Give the number of lines in the material below that hold "negócio", and nothing besides.

**Extracted data:**
►

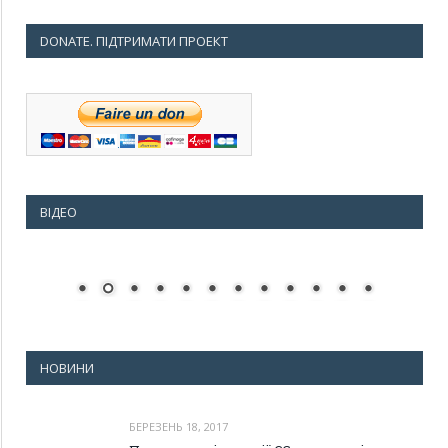
DONATE. ПІДТРИМАТИ ПРОЕКТ
ВІДЕО
НОВИНИ
БЕРЕЗЕНЬ 18, 2017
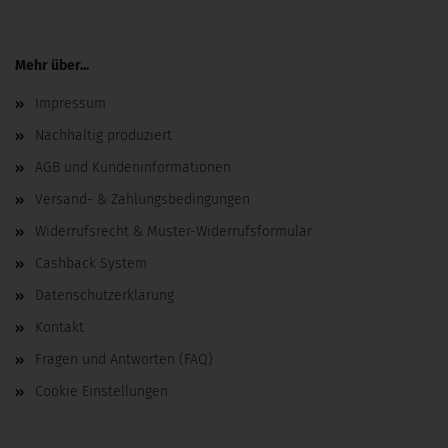
Mehr über...
Impressum
Nachhaltig produziert
AGB und Kundeninformationen
Versand- & Zahlungsbedingungen
Widerrufsrecht & Muster-Widerrufsformular
Cashback System
Datenschutzerklärung
Kontakt
Fragen und Antworten (FAQ)
Cookie Einstellungen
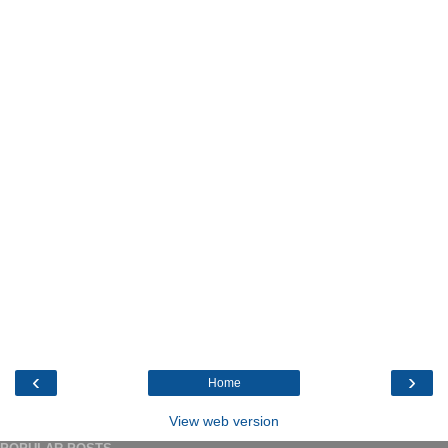
‹
›
Home
View web version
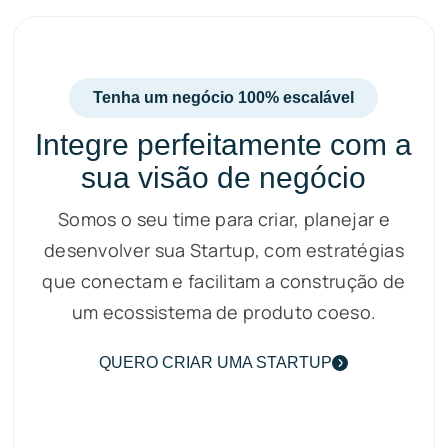
Tenha um negócio 100% escalável
Integre perfeitamente com a
sua visão de negócio
Somos o seu time para criar, planejar e
desenvolver sua Startup, com estratégias
que conectam e facilitam a construção de
um ecossistema de produto coeso.
QUERO CRIAR UMA STARTUP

◄

**Answer for the task:** 2